Work request
Make an exact copy of the entries, taking out every picture.

Data for analysis
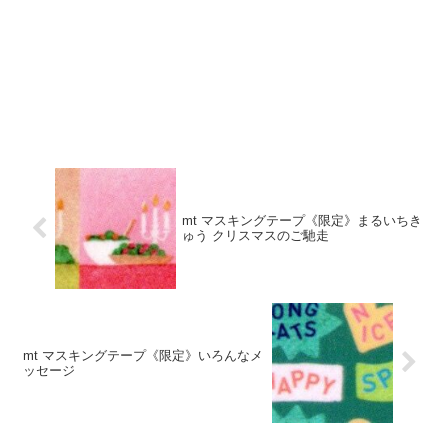
mt マスキングテープ《限定》まるいちき
ゅう クリスマスのご馳走
mt マスキングテープ《限定》いろんなメ
ッセージ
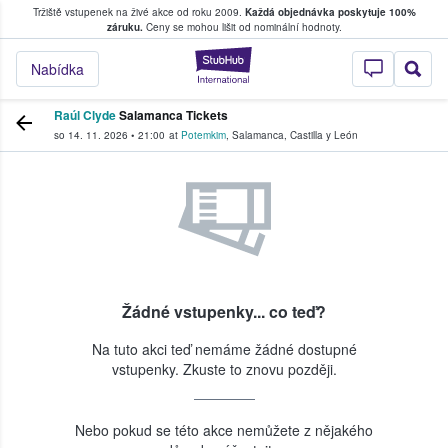
Tržiště vstupenek na živé akce od roku 2009.
Každá objednávka poskytuje 100%
, kde fanoušci kupují a prodávají vstupenk
záruku.
Ceny se mohou lišit od nominální hodnoty.
StubHub – Místo, 
Nabídka
Raúl Clyde
Salamanca Tickets
so 14. 11. 2026
•
21:00
at
Potemkim
,
Salamanca
,
Castilla y León
Žádné vstupenky... co teď?
Na tuto akci teď nemáme žádné dostupné
vstupenky. Zkuste to znovu později.
Nebo pokud se této akce nemůžete z nějakého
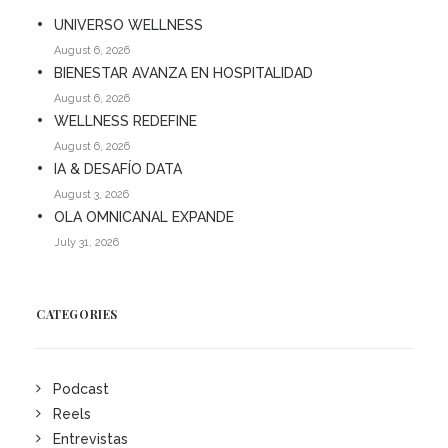
UNIVERSO WELLNESS
August 6, 2026
BIENESTAR AVANZA EN HOSPITALIDAD
August 6, 2026
WELLNESS REDEFINE
August 6, 2026
IA & DESAFÍO DATA
August 3, 2026
OLA OMNICANAL EXPANDE
July 31, 2026
CATEGORIES
Podcast
Reels
Entrevistas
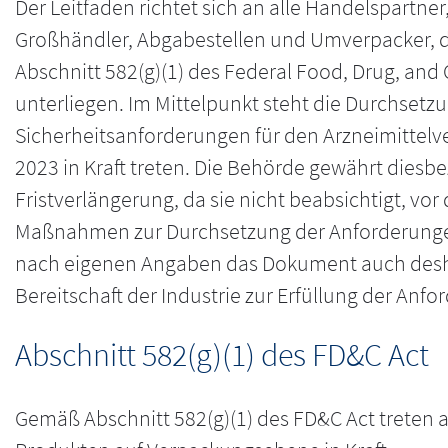
Der Leitfaden richtet sich an alle Handelspartner
Großhändler, Abgabestellen und Umverpacker,
Abschnitt 582(g)(1) des Federal Food, Drug, and
unterliegen. Im Mittelpunkt steht die Durchsetz
Sicherheitsanforderungen für den Arzneimittelv
2023 in Kraft treten. Die Behörde gewährt diesbe
Fristverlängerung, da sie nicht beabsichtigt, v
Maßnahmen zur Durchsetzung der Anforderungen 
nach eigenen Angaben das Dokument auch desh
Bereitschaft der Industrie zur Erfüllung der Anf
Abschnitt 582(g)(1) des FD&C Act
Gemäß Abschnitt 582(g)(1) des FD&C Act treten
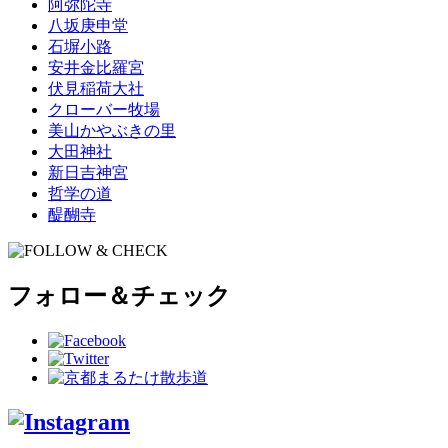
阿弥陀寺
八坂庚申堂
石塀小路
安井金比羅宮
伏見稲荷大社
クローバー牧場
美山かやぶきの里
大田神社
新日吉神宮
哲学の道
醍醐寺
フォロー＆チェック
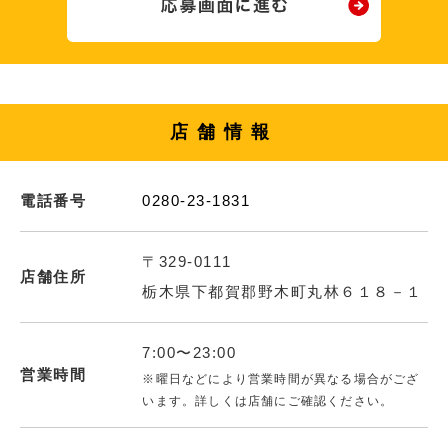
店舗情報
電話番号
0280-23-1831
〒329-0111
店舗住所
栃木県下都賀郡野木町丸林６１８－１
7:00〜23:00
営業時間
※曜日などにより営業時間が異なる場合がござ
います。詳しくは店舗にご確認ください。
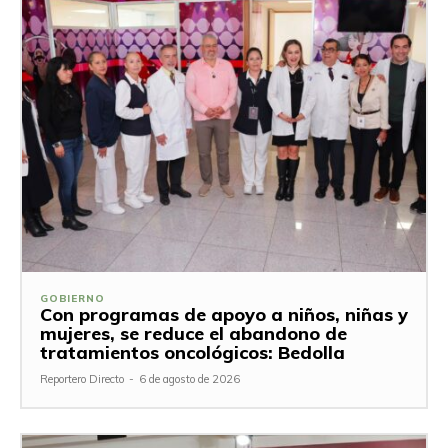
GOBIERNO
Con programas de apoyo a niños, niñas y
mujeres, se reduce el abandono de
tratamientos oncológicos: Bedolla
Reportero Directo
-
6 de agosto de 2026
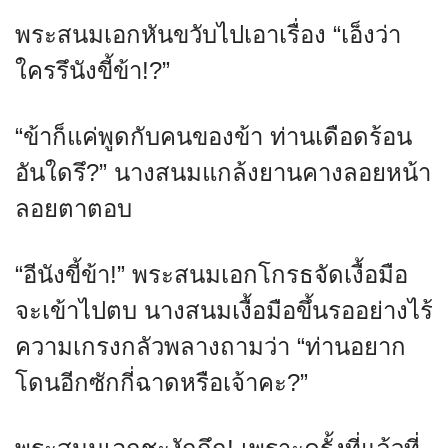
พระสนมเอกหันขวับไปเอาเรื่อง “เอ็งว่า
ใครรึนังขี้ข้า!?”
“ข้าก็แค่พูดกับคนของข้า ท่านเดือดร้อน
อันใดรึ?” นางสนมแกล้งยานคางลอยหน้า
ลอยตาตอบ
“อีนังขี้ข้า!” พระสนมเอกโกรธจัดเงื้อมือ
จะเข้าไปตบ นางสนมเงื้อมือขึ้นรออย่างไร้
ความเกรงกลัวพลางถามว่า “ท่านอยาก
โดนอีกซักกี่ฉาดหรือเจ้าคะ?”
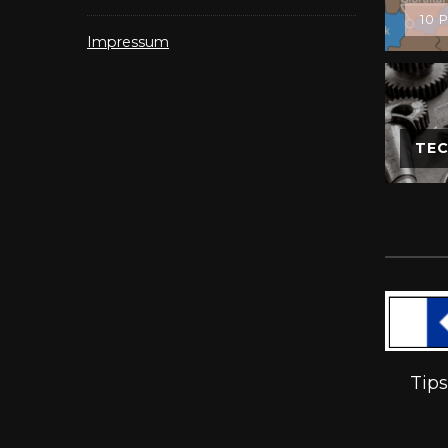
10 P
Impressum
TEC
Tip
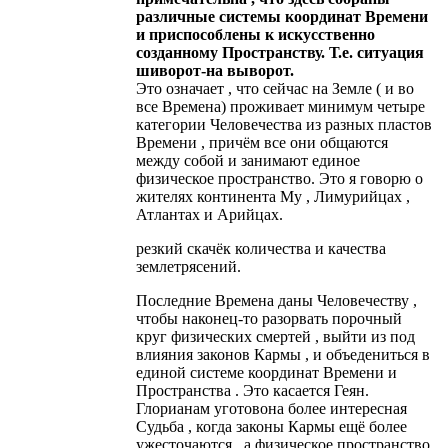
различные системы координат Времени
и приспособлены к искусственно
созданному Пространству. Т.е. ситуация
шиворот-на выворот.
Это означает , что сейчас на Земле ( и во
все Времена) проживает минимум четыре
категории Человечества из разных пластов
Времени , причём все они общаются
между собой и занимают единое
физическое пространство. Это я говорю о
жителях континента Му , Лимурийцах ,
Атлантах и Арийцах.
резкий скачёк количества и качества
землетрясений.
Последние Времена даны Человечеству ,
чтобы наконец-то разорвать порочный
круг физических смертей , выйти из под
влияния законов Кармы , и объедениться в
единой системе координат Времени и
Пространства . Это касается Геян.
Глорианам уготовона более интересная
Судьба , когда законы Кармы ещё более
ужесточаются , а физическое пространство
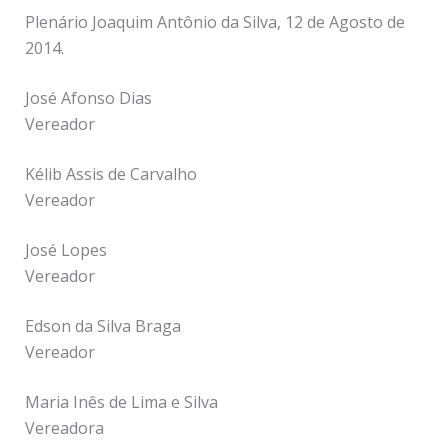
Plenário Joaquim Antônio da Silva, 12 de Agosto de
2014.
José Afonso Dias
Vereador
Kélib Assis de Carvalho
Vereador
José Lopes
Vereador
Edson da Silva Braga
Vereador
Maria Inês de Lima e Silva
Vereadora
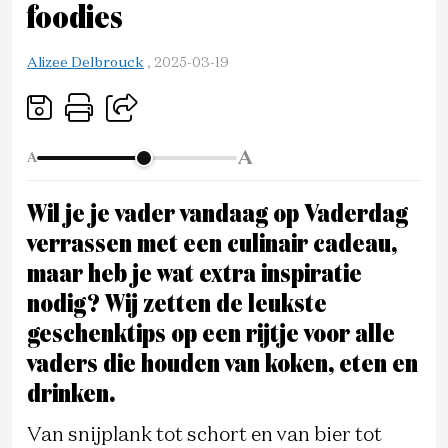
foodies
Alizee Delbrouck
,
2025-03-19
A
A
Wil je je vader vandaag op Vaderdag
verrassen met een culinair cadeau,
maar heb je wat extra inspiratie
nodig? Wij zetten de leukste
geschenktips op een rijtje voor alle
vaders die houden van koken, eten en
drinken.
Van snijplank tot schort en van bier tot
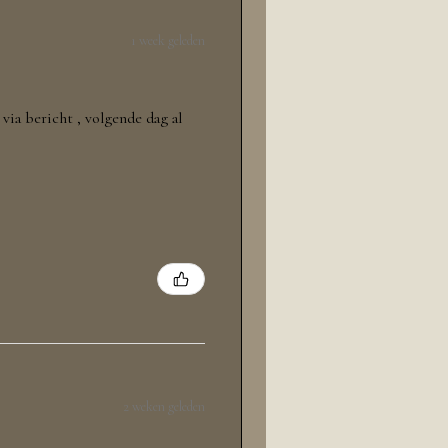
1 week geleden
via bericht , volgende dag al
2 weken geleden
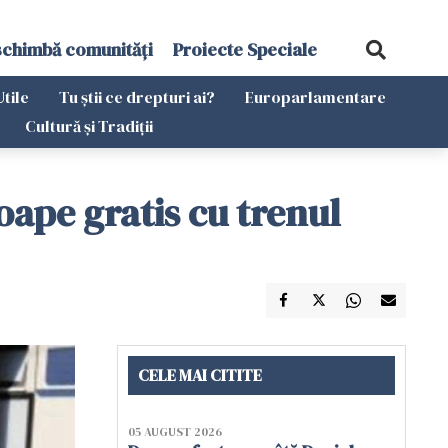
schimbă comunități
Proiecte Speciale
Utile
Tu știi ce drepturi ai?
Europarlamentare
Cultură și Tradiții
ape gratis cu trenul
CELE MAI CITITE
05 AUGUST 2026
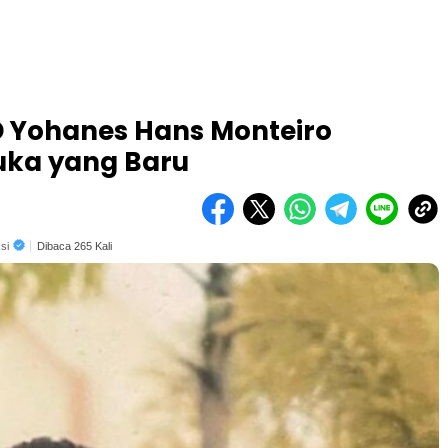
D Yohanes Hans Monteiro
uka yang Baru
si
Dibaca 265 Kali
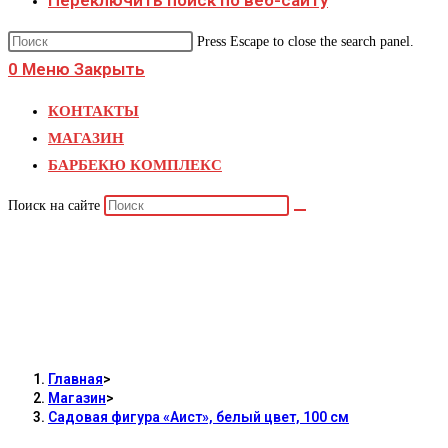
Переключить поиск по веб-сайту
Press Escape to close the search panel.
0
Меню
Закрыть
КОНТАКТЫ
МАГАЗИН
БАРБЕКЮ КОМПЛЕКС
Поиск на сайте
Садовая фигура «А
Главная
>
Магазин
>
Садовая фигура «Аист», белый цвет, 100 см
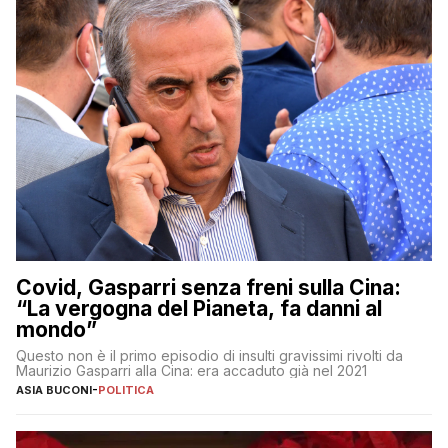
Covid, Gasparri senza freni sulla Cina:
“La vergogna del Pianeta, fa danni al
mondo”
Questo non è il primo episodio di insulti gravissimi rivolti da
Maurizio Gasparri alla Cina: era accaduto già nel 2021
ASIA BUCONI
-
POLITICA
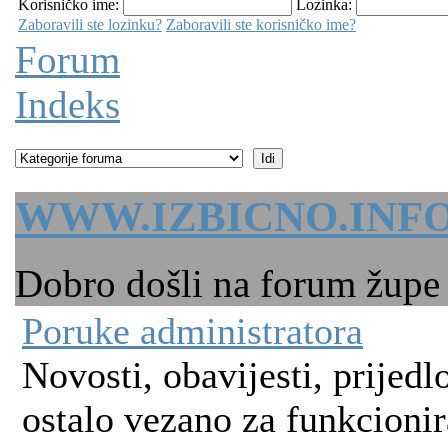
Korisničko ime:
Lozinka:
Zaboravili ste lozinku?
Zaboravili ste korisničko ime?
Forum
Indeks
WWW.IZBICNO.INF
Dobro došli na forum župe 
Poruke administratora
Novosti, obavijesti, prijedlo
ostalo vezano za funkcionir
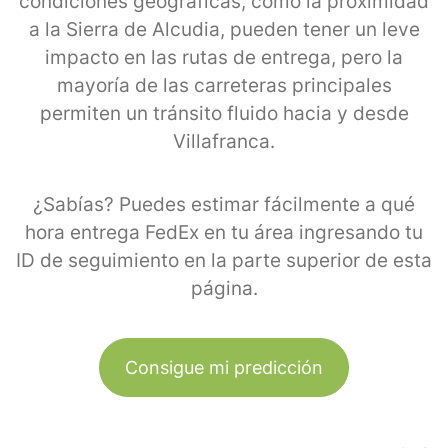
condiciones geográficas, como la proximidad
a la Sierra de Alcudia, pueden tener un leve
impacto en las rutas de entrega, pero la
mayoría de las carreteras principales
permiten un tránsito fluido hacia y desde
Villafranca.
¿Sabías? Puedes estimar fácilmente a qué
hora entrega FedEx en tu área ingresando tu
ID de seguimiento en la parte superior de esta
página.
Consigue mi predicción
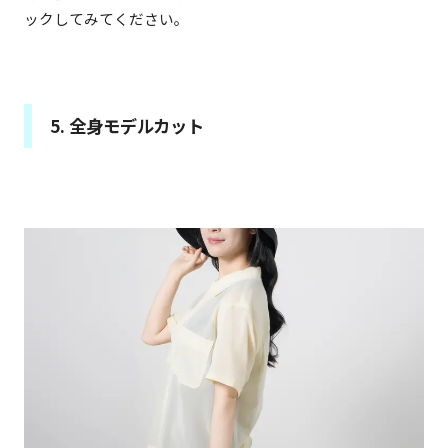
ックしてみてください。
5. 全身モデルカット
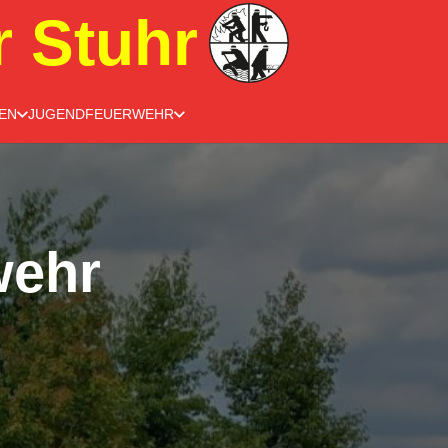
r Stuhr
EN
JUGENDFEUERWEHR
wehr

Written solution
mt マスキングテープ《限定》まるいちき
ゅう クリスマスのご馳走
mt マスキングテープ《限定》いろんなメ
ッセージ
Tržiště vstupenek na živé akce od roku 2009.
Každá objednávka poskytuje 100%
, kde fanoušci kupují a prodávají vstupenk
záruku.
Ceny se mohou lišit od nominální hodnoty.
StubHub – Místo, 
Nabídka
Raúl Clyde
Salamanca Tickets
so 14. 11. 2026
•
21:00
at
Potemkim
,
Salamanca
,
Castilla y León
Žádné vstupenky... co teď?
Na tuto akci teď nemáme žádné dostupné
vstupenky. Zkuste to znovu později.
Nebo pokud se této akce nemůžete z nějakého
UNIVERSO WELLNESS
August 6, 2026
BIENESTAR AVANZA EN HOSPITALIDAD
August 6, 2026
WELLNESS REDEFINE
August 6, 2026
IA & DESAFÍO DATA
August 3, 2026
OLA OMNICANAL EXPANDE
July 31, 2026
CATEGORIES
Podcast
Reels
Entrevistas
Der Leitfaden richtet sich an alle Handelspartner
Großhändler, Abgabestellen und Umverpacker,
Abschnitt 582(g)(1) des Federal Food, Drug, and
unterliegen. Im Mittelpunkt steht die Durchsetz
Sicherheitsanforderungen für den Arzneimittelv
2023 in Kraft treten. Die Behörde gewährt diesbe
Fristverlängerung, da sie nicht beabsichtigt, v
Maßnahmen zur Durchsetzung der Anforderungen 
nach eigenen Angaben das Dokument auch desh
Bereitschaft der Industrie zur Erfüllung der Anf
Abschnitt 582(g)(1) des FD&C Act
Gemäß Abschnitt 582(g)(1) des FD&C Act treten
阿弥陀寺
八坂庚申堂
石塀小路
安井金比羅宮
伏見稲荷大社
クローバー牧場
美山かやぶきの里
大田神社
新日吉神宮
哲学の道
醍醐寺
フォロー＆チェック
店舗情報
電話番号
0280-23-1831
〒329-0111
店舗住所
栃木県下都賀郡野木町丸林６１８－１
7:00〜23:00
営業時間
※曜日などにより営業時間が異なる場合がござ
います。詳しくは店舗にご確認ください。
GOBIERNO
Con programas de apoyo a niños, niñas y
mujeres, se reduce el abandono de
tratamientos oncológicos: Bedolla
Reportero Directo
-
6 de agosto de 2026
พระสนมเอกหันขวับไปเอาเรื่อง “เอ็งว่า
ใครรึนังขี้ข้า!?”
“ข้าก็แค่พูดกับคนของข้า ท่านเดือดร้อน
อันใดรึ?” นางสนมแกล้งยานคางลอยหน้า
ลอยตาตอบ
“อีนังขี้ข้า!” พระสนมเอกโกรธจัดเงื้อมือ
จะเข้าไปตบ นางสนมเงื้อมือขึ้นรออย่างไร้
ความเกรงกลัวพลางถามว่า “ท่านอยาก
โดนอีกซักกี่ฉาดหรือเจ้าคะ?”
10 P
Impressum
TEC
Tip
различные системы координат Времени
и приспособлены к искусственно
созданному Пространству. Т.е. ситуация
шиворот-на выворот.
Это означает , что сейчас на Земле ( и во
все Времена) проживает минимум четыре
категории Человечества из разных пластов
Времени , причём все они общаются
между собой и занимают единое
физическое пространство. Это я говорю о
жителях континента Му , Лимурийцах ,
Атлантах и Арийцах.
резкий скачёк количества и качества
землетрясений.
Последние Времена даны Человечеству ,
чтобы наконец-то разорвать порочный
круг физических смертей , выйти из под
влияния законов Кармы , и объедениться в
единой системе координат Времени и
Пространства . Это касается Геян.
Глорианам уготовона более интересная
Судьба , когда законы Кармы ещё более
ужесточаются , а физическое пространство
Plenário Joaquim Antônio da Silva, 12 de Agosto de
2014.
José Afonso Dias
Vereador
Kélib Assis de Carvalho
Vereador
José Lopes
Vereador
Edson da Silva Braga
Vereador
Maria Inês de Lima e Silva
Vereadora
foodies
Alizee Delbrouck
,
2025-03-19
A
A
Wil je je vader vandaag op Vaderdag
verrassen met een culinair cadeau,
maar heb je wat extra inspiratie
nodig? Wij zetten de leukste
geschenktips op een rijtje voor alle
vaders die houden van koken, eten en
drinken.
Van snijplank tot schort en van bier tot
1 week geleden
via bericht , volgende dag al
2 weken geleden
schimbă comunități
Proiecte Speciale
Utile
Tu știi ce drepturi ai?
Europarlamentare
Cultură și Tradiții
ape gratis cu trenul
CELE MAI CITITE
05 AUGUST 2026
D Yohanes Hans Monteiro
uka yang Baru
si
Dibaca 265 Kali
Переключить поиск по веб-сайту
Press Escape to close the search panel.
0
Меню
Закрыть
КОНТАКТЫ
МАГАЗИН
БАРБЕКЮ КОМПЛЕКС
Поиск на сайте
Садовая фигура «А
Главная
>
Магазин
>
Садовая фигура «Аист», белый цвет, 100 см
Covid, Gasparri senza freni sulla Cina:
“La vergogna del Pianeta, fa danni al
mondo”
Questo non è il primo episodio di insulti gravissimi rivolti da
Maurizio Gasparri alla Cina: era accaduto già nel 2021
ASIA BUCONI
-
POLITICA
Korisničko ime:
Lozinka:
Zaboravili ste lozinku?
Zaboravili ste korisničko ime?
Forum
Indeks
WWW.IZBICNO.INF
Dobro došli na forum župe 
Poruke administratora
Novosti, obavijesti, prijedlo
ostalo vezano za funkcionir
condiciones geográficas, como la proximidad
a la Sierra de Alcudia, pueden tener un leve
impacto en las rutas de entrega, pero la
mayoría de las carreteras principales
permiten un tránsito fluido hacia y desde
Villafranca.
¿Sabías? Puedes estimar fácilmente a qué
hora entrega FedEx en tu área ingresando tu
ID de seguimiento en la parte superior de esta
página.
Consigue mi predicción
ックしてみてください。
5. 全身モデルカット
r Stuhr
EN
JUGENDFEUERWEHR
wehr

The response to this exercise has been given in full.